N.B. cross-border beer ruling has far-reaching implications beyond ale


[Beer and liquor/CBC.ca Videos]

Canadians could see a boon in cross-provincial border shopping and trade after a New Brunswick man won his case to overturn a charge for illegally importing 14 cases of beer and three bottles of liquor from Quebec.

Gerard Comeau had been fined $292.50 in 2012. Last Friday, a judge threw out the charges.

“You can buy anything else like cars, clothes, everything [and transport across provincial borders]. Except for beer,” pointed out Comeau after the ruling.

The liquor law in N.B. forbids importing more than one bottle of wine or 12 pints of beer from another province.

“It’s a snowball that started at the top of a mountain and it’s going to grow,” constitutional lawyer Derek From told Yahoo Canada News, predicting a domino effect.

Canadian liquor laws date back to the Prohibition era when transporting any alcohol across provincial boundaries was made illegal. Passed in 1928, only three provinces have since rescinded that rule: British Columbia, Manitoba and Nova Scotia. Saskatchewan recently joined in but its new law isn’t very clear, according to some legal experts, and requires a permit for transporting beer across borders.

The ruling has implications that could be far-reaching. Beyond beer according to From, who works with the Canadian Constitution Foundation (CCF), which supported Comeau in his fight.

“All the attorney-generals across Canada are watching this because it’s such a big important decision and could have an effect on a lot of goods that can’t be traded inter-provincially,” From said.

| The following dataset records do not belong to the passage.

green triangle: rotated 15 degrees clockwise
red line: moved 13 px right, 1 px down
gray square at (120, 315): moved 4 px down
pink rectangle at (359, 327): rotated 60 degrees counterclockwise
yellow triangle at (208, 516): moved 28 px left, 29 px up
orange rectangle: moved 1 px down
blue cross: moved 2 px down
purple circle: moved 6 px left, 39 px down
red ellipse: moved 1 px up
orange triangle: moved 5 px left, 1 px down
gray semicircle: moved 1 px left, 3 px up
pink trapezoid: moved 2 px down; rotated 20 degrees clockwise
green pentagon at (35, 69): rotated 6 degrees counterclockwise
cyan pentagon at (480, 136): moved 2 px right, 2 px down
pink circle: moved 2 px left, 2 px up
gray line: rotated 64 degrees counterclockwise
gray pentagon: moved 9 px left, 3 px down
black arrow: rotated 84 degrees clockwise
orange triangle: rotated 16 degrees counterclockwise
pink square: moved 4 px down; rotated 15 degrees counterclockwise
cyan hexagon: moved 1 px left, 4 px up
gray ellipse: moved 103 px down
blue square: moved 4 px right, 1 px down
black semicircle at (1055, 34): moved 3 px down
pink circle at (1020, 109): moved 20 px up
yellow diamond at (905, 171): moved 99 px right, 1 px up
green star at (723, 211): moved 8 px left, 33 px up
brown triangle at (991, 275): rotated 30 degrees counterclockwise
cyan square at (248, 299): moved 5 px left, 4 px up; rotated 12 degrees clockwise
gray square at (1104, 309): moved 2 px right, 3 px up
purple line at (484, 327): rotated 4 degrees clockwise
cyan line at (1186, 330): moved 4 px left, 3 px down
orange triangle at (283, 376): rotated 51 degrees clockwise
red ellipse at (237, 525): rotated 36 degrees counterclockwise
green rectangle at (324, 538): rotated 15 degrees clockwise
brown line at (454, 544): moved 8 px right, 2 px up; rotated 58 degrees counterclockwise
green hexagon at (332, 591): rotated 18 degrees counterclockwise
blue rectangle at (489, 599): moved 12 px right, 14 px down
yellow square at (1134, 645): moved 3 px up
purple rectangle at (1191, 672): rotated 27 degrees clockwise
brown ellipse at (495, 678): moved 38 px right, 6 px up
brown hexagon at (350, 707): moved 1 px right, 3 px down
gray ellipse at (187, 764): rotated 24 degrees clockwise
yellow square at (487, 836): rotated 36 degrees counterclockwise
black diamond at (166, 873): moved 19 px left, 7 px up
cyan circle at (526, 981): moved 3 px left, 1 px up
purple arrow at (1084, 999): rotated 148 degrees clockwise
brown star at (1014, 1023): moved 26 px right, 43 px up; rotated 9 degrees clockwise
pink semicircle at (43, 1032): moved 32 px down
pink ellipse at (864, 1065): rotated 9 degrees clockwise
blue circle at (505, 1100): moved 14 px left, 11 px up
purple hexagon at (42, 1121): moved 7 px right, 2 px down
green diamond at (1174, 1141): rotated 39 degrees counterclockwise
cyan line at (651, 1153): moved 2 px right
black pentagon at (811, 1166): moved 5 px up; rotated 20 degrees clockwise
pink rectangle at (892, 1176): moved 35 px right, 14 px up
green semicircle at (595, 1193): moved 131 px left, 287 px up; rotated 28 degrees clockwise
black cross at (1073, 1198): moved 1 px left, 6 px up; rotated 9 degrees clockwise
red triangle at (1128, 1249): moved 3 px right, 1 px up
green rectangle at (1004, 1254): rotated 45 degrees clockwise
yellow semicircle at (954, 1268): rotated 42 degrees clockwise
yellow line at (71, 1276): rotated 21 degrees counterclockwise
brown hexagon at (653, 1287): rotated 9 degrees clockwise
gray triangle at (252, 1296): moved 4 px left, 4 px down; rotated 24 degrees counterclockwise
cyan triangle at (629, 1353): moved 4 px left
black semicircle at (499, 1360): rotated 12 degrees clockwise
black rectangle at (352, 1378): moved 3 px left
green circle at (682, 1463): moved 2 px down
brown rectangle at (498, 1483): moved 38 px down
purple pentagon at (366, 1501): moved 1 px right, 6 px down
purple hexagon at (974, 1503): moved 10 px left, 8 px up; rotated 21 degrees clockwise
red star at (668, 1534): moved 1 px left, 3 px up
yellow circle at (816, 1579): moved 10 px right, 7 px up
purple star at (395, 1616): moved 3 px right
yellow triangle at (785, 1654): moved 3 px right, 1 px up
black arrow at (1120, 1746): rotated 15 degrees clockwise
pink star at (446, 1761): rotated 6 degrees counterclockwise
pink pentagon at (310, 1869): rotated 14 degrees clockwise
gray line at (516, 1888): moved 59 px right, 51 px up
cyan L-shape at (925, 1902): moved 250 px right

“This is turning the clock back to the framers of the Constitution,” he explained. “It’s about the economics of free trade in Canada and it’s the way things are supposed to be — or were back when they signed the Constitution.”

Fighting each provincial law

If you’re concerned about beer, From said the decision would help any individual in the other provinces wanting to fight restrictive beer importation laws. It would require someone taking on his or her provincial government in order to have all the beer import rules changed across the country.

“The best thing now is that if I want to go sue the Alberta government [over this issue] I now have a powerful decision from the New Brunswick provincial court that would aid me.”

From believes the N.B. government will likely appeal last week’s decision, which would push it up to the province’s appeal court — likely within the year.

“Judge [Ronald] LeBlanc’s decision is quite persuasive,” From maintained. “He accepted the testimony of our expert witness — Andrew Smith from England who is an expert on the 1867 Constitution. Smith said the intent of Section 121 of the Act is to create economic union between the colonies [and not to protect] local producers.”

In effect, Judge LeBlanc proclaimed that the Liquor Control Act goes against the 1867 Constitution.

From said the Crown’s expert simply argued that Section 121 had been ignored anyway for the last 100 years so it can be ignored still.

“That’s a ridiculous argument,” From said. “We have inertia and there are too many political interests and other hands in the pot that are invested in ignoring [Section 121]. So that’s why we have such resistance in reading the Constitution as it’s supposed to be read.”

Dairy products

Right now, the CCF is fighting a new Alberta tax imposed by the NDP government on craft beer produced in other provinces.

“The tax raised prices as much as 525 per cent for craft beer from other provinces. So Ontario breweries like Lake of Bays and Steam Whistle are pulling out,” From said. “We have told Alberta’s finance minister the tax is unconstitutional and hope to get it revoked soon.”

From said he’s “excited” by the potential of the N.B. ruling to counter the protectionist supply management system in Canada.

“There are trade barriers between provinces on dairy products. This is unconstitutional.”

If anyone wants to challenge these kinds of trade barriers in their own province, the CCF (a registered charity that accepts donations) is happy to help out pro bono.

If the N.B. government does appeal and it goes to court again, From said he’s almost certain of what that future ruling could be: “The decision [last week] is unassailable and thoroughly reasoned. There’s very little wriggle room for it to be overturned.”